Description of the task →
Show the lines of the material that contain the word "biskupi".

Dataset excerpts →
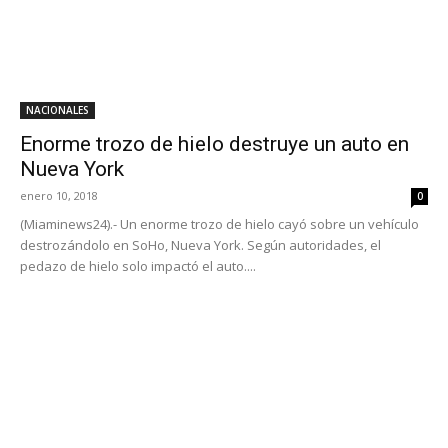
NACIONALES
Enorme trozo de hielo destruye un auto en
Nueva York
enero 10, 2018
0
(Miaminews24).- Un enorme trozo de hielo cayó sobre un vehículo
destrozándolo en SoHo, Nueva York. Según autoridades, el
pedazo de hielo solo impactó el auto....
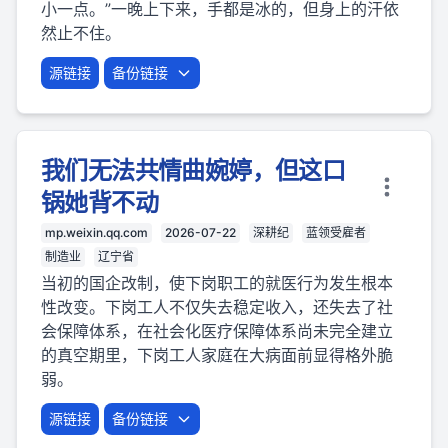
小一点。”一晚上下来，手都是冰的，但身上的汗依
然止不住。
源链接
备份链接
我们无法共情曲婉婷，但这口
锅她背不动
mp.weixin.qq.com
2026-07-22
深耕纪
蓝领受雇者
制造业
辽宁省
当初的国企改制，使下岗职工的就医行为发生根本
性改变。下岗工人不仅失去稳定收入，还失去了社
会保障体系，在社会化医疗保障体系尚未完全建立
的真空期里，下岗工人家庭在大病面前显得格外脆
弱。
源链接
备份链接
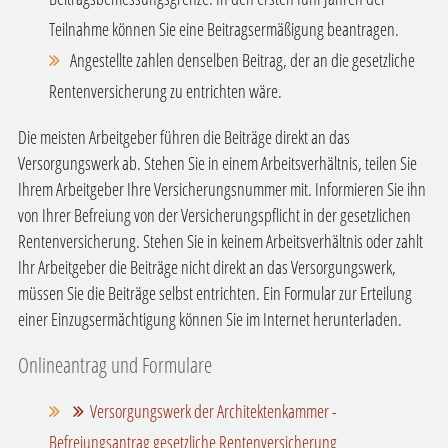
Teilnahme können Sie eine Beitragsermäßigung beantragen.
Angestellte zahlen denselben Beitrag, der an die gesetzliche
Rentenversicherung zu entrichten wäre.
Die meisten Arbeitgeber führen die Beiträge direkt an das
Versorgungswerk ab. Stehen Sie in einem Arbeitsverhältnis, teilen Sie
Ihrem Arbeitgeber Ihre Versicherungsnummer mit. Informieren Sie ihn
von Ihrer Befreiung von der Versicherungspflicht in der gesetzlichen
Rentenversicherung. Stehen Sie in keinem Arbeitsverhältnis oder zahlt
Ihr Arbeitgeber die Beiträge nicht direkt an das Versorgungswerk,
müssen Sie die Beiträge selbst entrichten. Ein Formular zur Erteilung
einer Einzugsermächtigung können Sie im Internet herunterladen.
Onlineantrag und Formulare
Versorgungswerk der Architektenkammer -
Befreiungsantrag gesetzliche Rentenversicherung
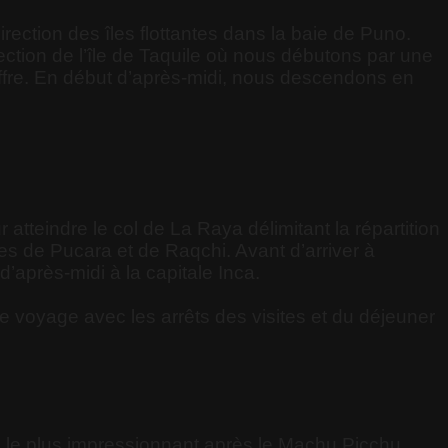
ection des îles flottantes dans la baie de Puno.
rection de l’île de Taquile où nous débutons par une
 offre. En début d’après-midi, nous descendons en
atteindre le col de La Raya délimitant la répartition
ues de Pucara et de Raqchi. Avant d’arriver à
’après-midi à la capitale Inca.
e voyage avec les arrêts des visites et du déjeuner
a le plus impressionnant après le Machu Picchu.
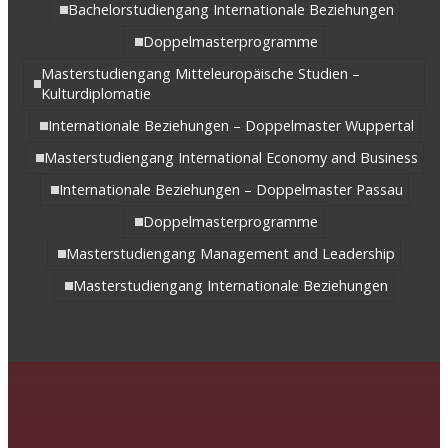
Bachelorstudiengang Internationale Beziehungen
Doppelmasterprogramme
Masterstudiengang Mitteleuropäische Studien –
Kulturdiplomatie
Internationale Beziehungen – Doppelmaster Wuppertal
Masterstudiengang International Economy and Business
Internationale Beziehungen – Doppelmaster Passau
Doppelmasterprogramme
Masterstudiengang Management and Leadership
Masterstudiengang Internationale Beziehungen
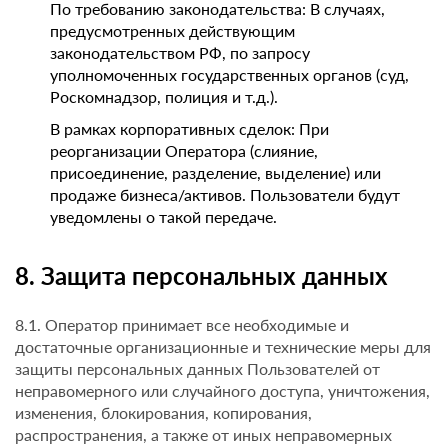
По требованию законодательства: В случаях,
предусмотренных действующим
законодательством РФ, по запросу
уполномоченных государственных органов (суд,
Роскомнадзор, полиция и т.д.).
В рамках корпоративных сделок: При
реорганизации Оператора (слияние,
присоединение, разделение, выделение) или
продаже бизнеса/активов. Пользователи будут
уведомлены о такой передаче.
8. Защита персональных данных
8.1. Оператор принимает все необходимые и
достаточные организационные и технические меры для
защиты персональных данных Пользователей от
неправомерного или случайного доступа, уничтожения,
изменения, блокирования, копирования,
распространения, а также от иных неправомерных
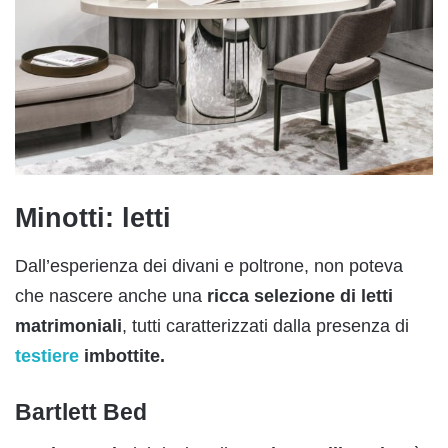
Minotti: letti
Dall’esperienza dei divani e poltrone, non poteva
che nascere anche una
ricca selezione di letti
matrimoniali
, tutti caratterizzati dalla presenza di
testiere
imbottite.
Bartlett Bed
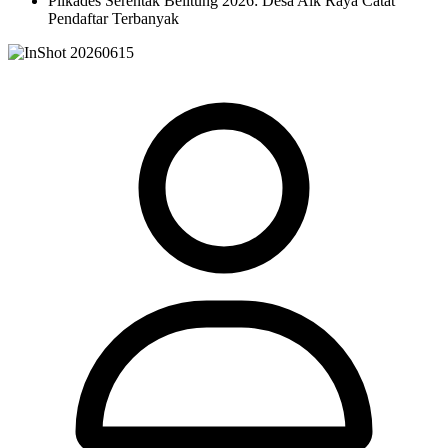
Pilkades Serentak Belitung 2026: Desa Aik Raya Catat
Pendaftar Terbanyak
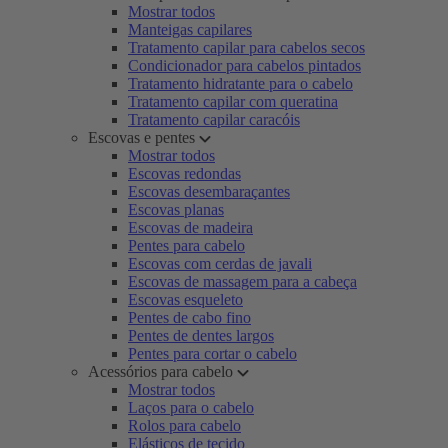
Mostrar todos
Manteigas capilares
Tratamento capilar para cabelos secos
Condicionador para cabelos pintados
Tratamento hidratante para o cabelo
Tratamento capilar com queratina
Tratamento capilar caracóis
Escovas e pentes
Mostrar todos
Escovas redondas
Escovas desembaraçantes
Escovas planas
Escovas de madeira
Pentes para cabelo
Escovas com cerdas de javali
Escovas de massagem para a cabeça
Escovas esqueleto
Pentes de cabo fino
Pentes de dentes largos
Pentes para cortar o cabelo
Acessórios para cabelo
Mostrar todos
Laços para o cabelo
Rolos para cabelo
Elásticos de tecido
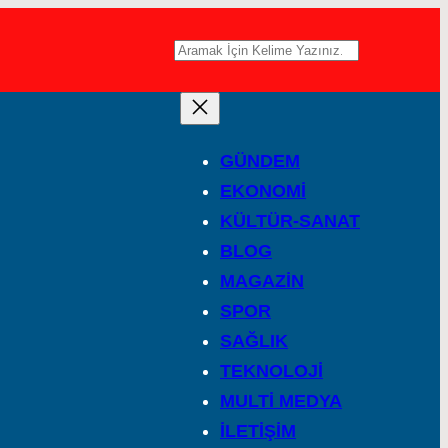
A
r
a
GÜNDEM
EKONOMİ
KÜLTÜR-SANAT
BLOG
MAGAZİN
SPOR
SAĞLIK
TEKNOLOJİ
MULTİ MEDYA
İLETİŞİM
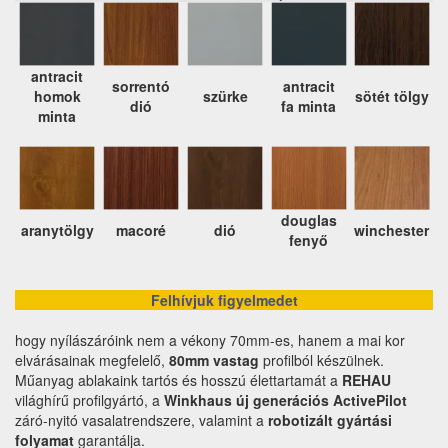
antracit
sorrentó
antracit
homok
szürke
sötét tölgy
dió
fa minta
minta
douglas
aranytölgy
macoré
dió
winchester
fenyő
Felhívjuk figyelmedet
hogy nyílászáróink nem a vékony 70mm-es, hanem a mai kor
elvárásainak megfelelő,
80mm vastag
profilból készülnek.
Műanyag ablakaink tartós és hosszú élettartamát a
REHAU
világhírű profilgyártó, a
Winkhaus új generációs ActivePilot
záró-nyitó vasalatrendszere, valamint a
robotizált gyártási
folyamat
garantálja.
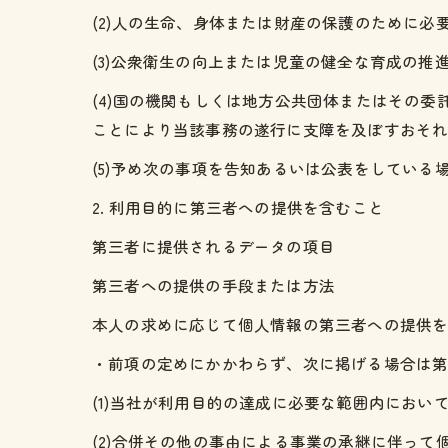
(2)人の生命、身体または財産の保護のために
(3)公衆衛生の向上または児童の健全な育成の
(4)国の機関もしくは地方公共団体またはその
ことにより当該事務の遂行に支障を及ぼすおそ
(5)予め次の事項を告知あるいは公表をしている
2. 利用目的に第三者への提供を含むこと
第三者に提供されるデータの項目
第三者への提供の手段または方法
本人の求めに応じて個人情報の第三者への提供
・前項の定めにかかわらず、次に掲げる場合は
(1)当社が利用目的の達成に必要な範囲内にお
(2)合併その他の事由による事業の承継に伴って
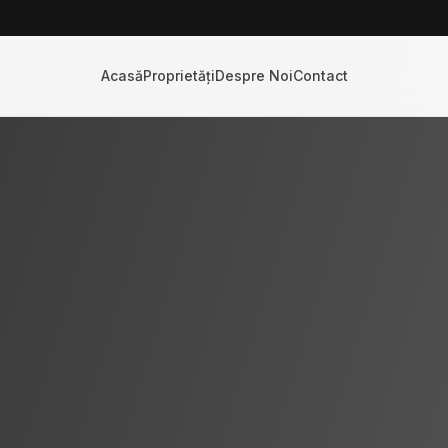
Acasă
Proprietăți
Despre Noi
Contact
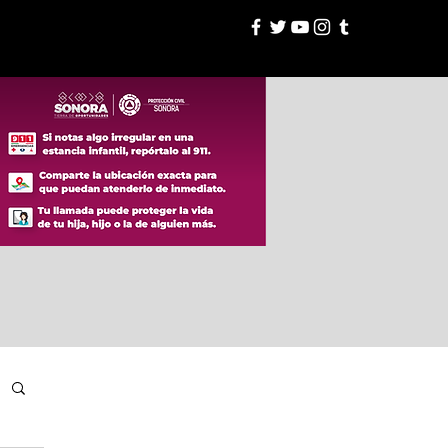
esión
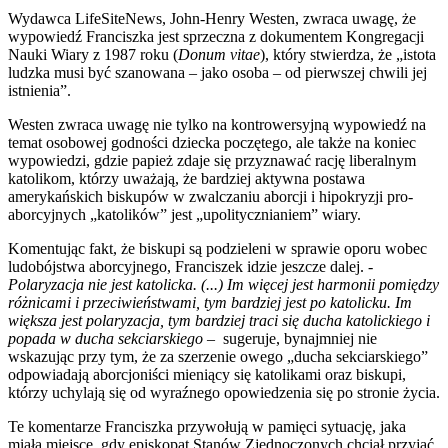
Wydawca LifeSiteNews, John-Henry Westen, zwraca uwagę, że
wypowiedź Franciszka jest sprzeczna z dokumentem Kongregacji
Nauki Wiary z 1987 roku (
Donum vitae
), który stwierdza, że „istota
ludzka musi być szanowana – jako osoba – od pierwszej chwili jej
istnienia”.
Westen zwraca uwagę nie tylko na kontrowersyjną wypowiedź na
temat osobowej godności dziecka poczętego, ale także na koniec
wypowiedzi, gdzie papież zdaje się przyznawać rację liberalnym
katolikom, którzy uważają, że bardziej aktywna postawa
amerykańskich biskupów w zwalczaniu aborcji i hipokryzji pro-
aborcyjnych „katolików” jest „upolitycznianiem” wiary.
Komentując fakt, że biskupi są podzieleni w sprawie oporu wobec
ludobójstwa aborcyjnego, Franciszek idzie jeszcze dalej. -
Polaryzacja nie jest katolicka. (...) Im więcej jest harmonii pomiędzy
różnicami i przeciwieństwami, tym bardziej jest po katolicku. Im
większa jest polaryzacja, tym bardziej traci się ducha katolickiego i
popada w ducha sekciarskiego
– sugeruje, bynajmniej nie
wskazując przy tym, że za szerzenie owego „ducha sekciarskiego”
odpowiadają aborcjoniści mieniący się katolikami oraz biskupi,
którzy uchylają się od wyraźnego opowiedzenia się po stronie życia.
Te komentarze Franciszka przywołują w pamięci sytuację, jaka
miała miejsce, gdy episkopat Stanów Zjednoczonych chciał przyjąć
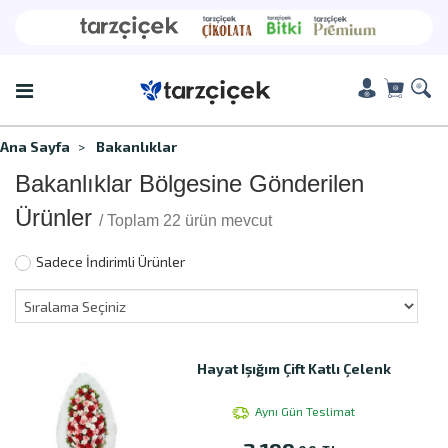
Ana Sayfa
Bakanlıklar
Bakanlıklar Bölgesine Gönderilen
Ürünler
/ Toplam 22 ürün mevcut
Sadece İndirimli Ürünler
Hayat Işığım Çift Katlı Çelenk
Aynı Gün Teslimat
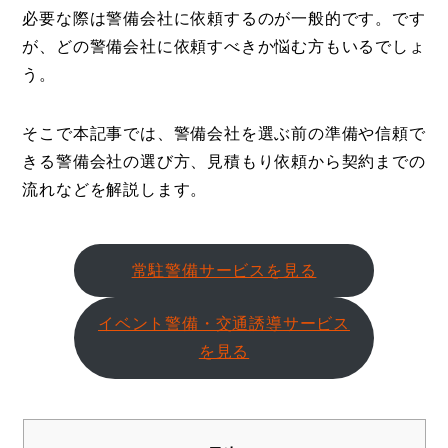
必要な際は警備会社に依頼するのが一般的です。です
が、どの警備会社に依頼すべきか悩む方もいるでしょ
う。
そこで本記事では、警備会社を選ぶ前の準備や信頼で
きる警備会社の選び方、見積もり依頼から契約までの
流れなどを解説します。
常駐警備サービスを見る
イベント警備・交通誘導サービス
を見る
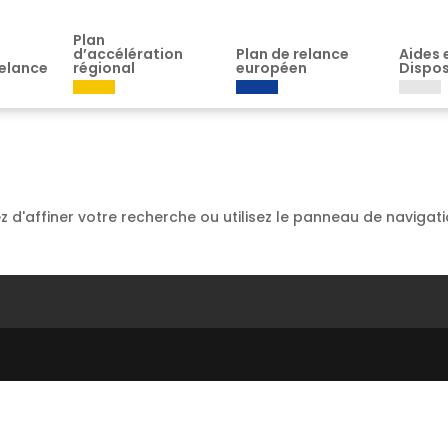
Plan
d’accélération
Plan de relance
Aides 
elance
régional
européen
Dispos
 d'affiner votre recherche ou utilisez le panneau de navigat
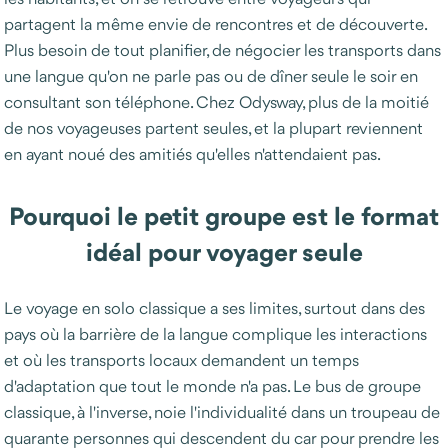
partagent la même envie de rencontres et de découverte.
Plus besoin de tout planifier, de négocier les transports dans
une langue qu'on ne parle pas ou de dîner seule le soir en
consultant son téléphone. Chez Odysway, plus de la moitié
de nos voyageuses partent seules, et la plupart reviennent
en ayant noué des amitiés qu'elles n'attendaient pas.
Pourquoi le petit groupe est le format
idéal pour voyager seule
Le voyage en solo classique a ses limites, surtout dans des
pays où la barrière de la langue complique les interactions
et où les transports locaux demandent un temps
d'adaptation que tout le monde n'a pas. Le bus de groupe
classique, à l'inverse, noie l'individualité dans un troupeau de
quarante personnes qui descendent du car pour prendre les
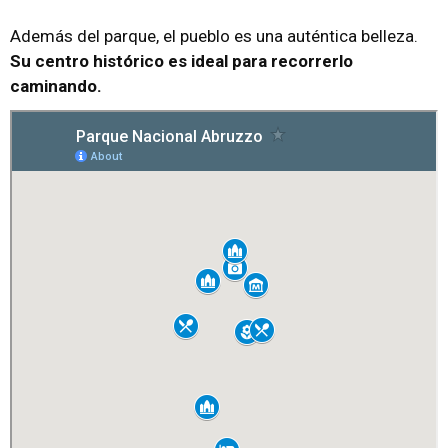
Además del parque, el pueblo es una auténtica belleza.
Su centro histórico es ideal para recorrerlo
caminando.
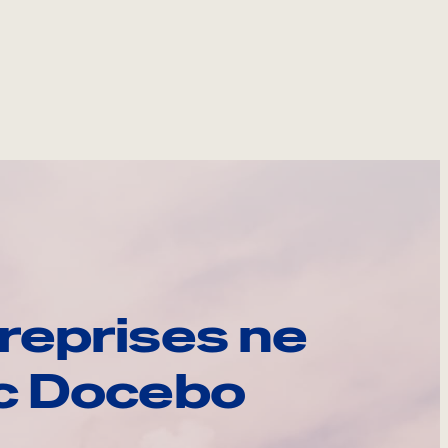
reprises ne
ec Docebo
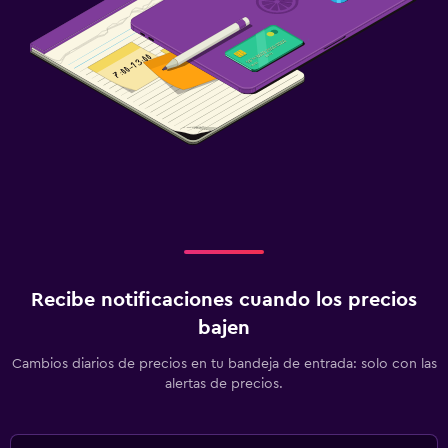
Recibe notificaciones cuando los precios
bajen
Cambios diarios de precios en tu bandeja de entrada: solo con las
alertas de precios.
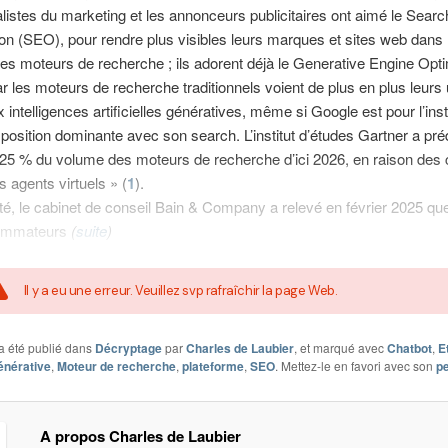
listes du marketing et les annonceurs publicitaires ont aimé le Sear
on (SEO), pour rendre plus visibles leurs marques et sites web dans 
des moteurs de recherche ; ils adorent déjà le Generative Engine Opti
 les moteurs de recherche traditionnels voient de plus en plus leurs u
 intelligences artificielles génératives, même si Google est pour l’ins
position dominante avec son search. L’institut d’études Gartner a pré
25 % du volume des moteurs de recherche d’ici 2026, en raison des 
s agents virtuels » (
1
).
é, le cabinet de conseil Bain & Company a relevé en février 2025 qu
ommateurs
(
suite
)
Il y a eu une erreur. Veuillez svp rafraîchir la page Web.
a été publié dans
Décryptage
par
Charles de Laubier
, et marqué avec
Chatbot
,
E
énérative
,
Moteur de recherche
,
plateforme
,
SEO
. Mettez-le en favori avec son
p
A propos Charles de Laubier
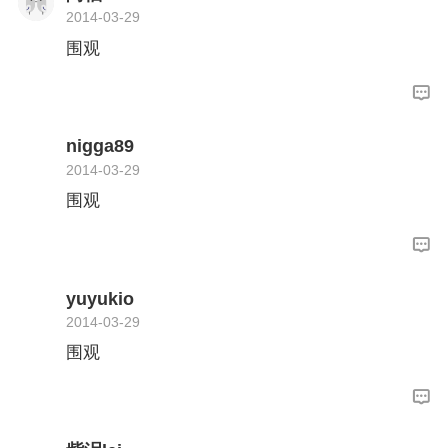
2014-03-29
围观
nigga89
2014-03-29
围观
yuyukio
2014-03-29
围观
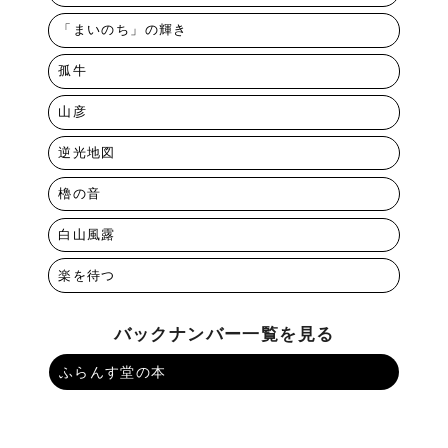
「まいのち」の輝き
孤牛
山彦
逆光地図
櫓の音
白山風露
楽を待つ
バックナンバー一覧を見る
ふらんす堂の本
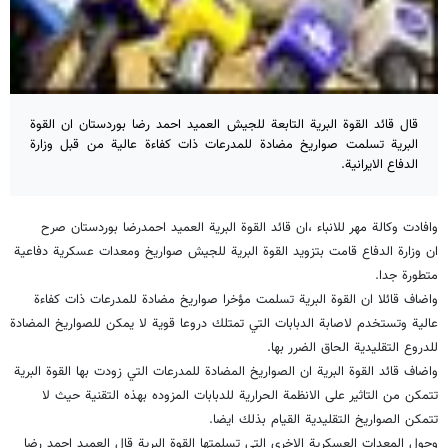
قال قائد القوة البرية التابعة للجيش العميد احمد رضا بوردستان ان القوة
البرية تسلمت صواريخ مضادة للمدرعات ذات كفاءة عالية من قبل وزارة
الدفاع الايرانية.
وافادت وكالة مهر للانباء ،ان قائد القوة البرية العميد احمدرضا بوردستان صرح
ان وزارة الدفاع قامت بتزويد القوة البرية للجيش صواريخ ومعدات عسكرية دفاعية
متطورة جدا.
واضاف قائلا ان القوة البرية تسلمت مؤخرا صواريخ مضادة للمدرعات ذات كفاءة
عالية وتستخدم لاصابة الدبابات التي تمتلك دروعا قوية لا يمكن للصواريخ المضادة
للدروع التقليدية الحاق الضرر بها.
واضاف قائد القوة البرية ان الصواريخ المضادة للمدرعات التي زودت بها القوة البرية
تتمكن من التاثير على الانظمة الحرارية للدبابات المزوده بهذه التقنية حيث لا
تتمكن الصواريخ التقليدية القيام بذلك ايضا.
وحول المعدات العسكرية الاخرى التي تسلمتها القوة البرية قال العميد احمد رضا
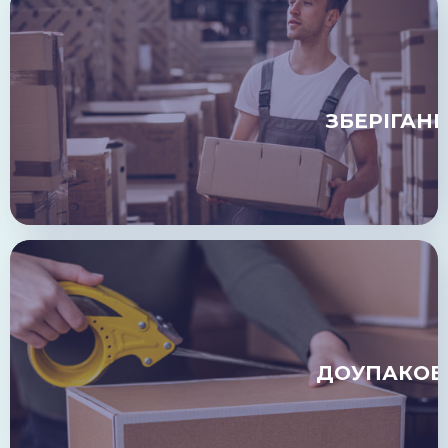
ЗБЕРІГАН
ДОУПАКОВ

Exercise output →
Komentując fakt, że biskupi są podzieleni w sprawie oporu wobec
odpowiadają aborcjoniści mieniący się katolikami oraz biskupi,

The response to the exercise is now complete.